The mean score for self-rated exertion for the control group was 3.1, which is just right as a score of 3 equates to moderate exertion. For the CFS group the mean was 5.0 ('hard' exertion) but would have been substantially higher than this for some patients.
[from other data given, the exertion for the 21 most exhausted patients can be calculated as 6.5, equivalent to 'very hard' exertion]
This matters, because the genes chosen for study have increased expression for strenous exercise in
healthy controls:
Initial experiments with normal subjects indicated that mRNA for [genes in this 2011 study] was upregulated at 8 and 24 hours after strenuous exercise. (from 2009 pilot study)
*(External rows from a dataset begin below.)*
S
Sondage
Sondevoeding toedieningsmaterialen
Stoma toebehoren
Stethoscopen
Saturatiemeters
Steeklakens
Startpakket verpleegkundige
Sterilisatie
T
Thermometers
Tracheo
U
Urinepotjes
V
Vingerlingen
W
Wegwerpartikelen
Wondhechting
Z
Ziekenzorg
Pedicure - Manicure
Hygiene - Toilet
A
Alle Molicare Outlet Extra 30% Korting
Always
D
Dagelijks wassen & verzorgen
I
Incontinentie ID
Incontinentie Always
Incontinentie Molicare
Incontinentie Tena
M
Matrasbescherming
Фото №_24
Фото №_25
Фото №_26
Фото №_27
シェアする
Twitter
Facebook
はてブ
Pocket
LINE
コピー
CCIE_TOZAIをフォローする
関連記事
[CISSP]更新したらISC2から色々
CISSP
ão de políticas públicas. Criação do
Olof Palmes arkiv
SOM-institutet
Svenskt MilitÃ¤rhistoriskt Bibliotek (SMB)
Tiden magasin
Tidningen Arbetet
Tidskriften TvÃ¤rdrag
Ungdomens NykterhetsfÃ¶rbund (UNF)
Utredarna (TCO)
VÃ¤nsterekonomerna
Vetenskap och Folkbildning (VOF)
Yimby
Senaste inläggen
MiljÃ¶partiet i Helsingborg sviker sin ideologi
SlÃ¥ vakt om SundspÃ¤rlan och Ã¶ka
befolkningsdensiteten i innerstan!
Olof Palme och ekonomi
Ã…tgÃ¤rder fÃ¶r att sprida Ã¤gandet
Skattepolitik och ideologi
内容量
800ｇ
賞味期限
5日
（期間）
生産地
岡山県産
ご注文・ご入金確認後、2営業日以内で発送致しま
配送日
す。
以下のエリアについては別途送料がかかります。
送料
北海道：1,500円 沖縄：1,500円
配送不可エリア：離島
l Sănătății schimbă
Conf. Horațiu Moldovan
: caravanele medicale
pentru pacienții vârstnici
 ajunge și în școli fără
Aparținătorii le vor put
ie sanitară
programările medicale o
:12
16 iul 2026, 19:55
Worryingly, figure 3 shows that the biggest increases by far for gene expression are in the two most severely affected groups whose exercise level is likely to be far above moderate. It could be argued this is exactly as expected for individuals exercising very hard, not evidence for a specific disease process.
Now, as Dolphin noted, the authors do address this point by an analysis that only looked at patients and controls with similar exertion levels:
This comparison examined 15 controls with the highest RPE (mean 3.89) matched with 27 patients with overlapping RPEs (mean 3.87). Even though this reduced our sample size and statistical power substantially, 6 of the 7 genes AUCs were still significantly greater in CFS patients than controls [P2X4 (p<.05), TRPV1 (P<.02), -2A (P<.03), -2 (P<.03), COMT (P<.04), and IL10 (P< .01)]. The only gene not reliably different was P2X5 (P=.12)
This is an important finding. However, the statistical significance is much less impressive than for the full study (no doubt due to losing the patients with the biggest differences, as well as the inevitably smaller sample size) and the sample size is small. We don't know if the alpha-2a subgroup exists in this smaller sample.
What this leaves us with is effectively a pilot-study type result (15 controls/27 patients vs 49/48 in the full study), rather than a confirmatory result. It's still very interesting, but it's not nearly as convincing.
Well, that's my take. I'm happy for anyone to point out flaws in my logic. Otherwise, to be convinced I'd like to see rersults for a much larger study and ensure that exertion/exercise levels are appropriate for the level of severity experienced by each CFS patient.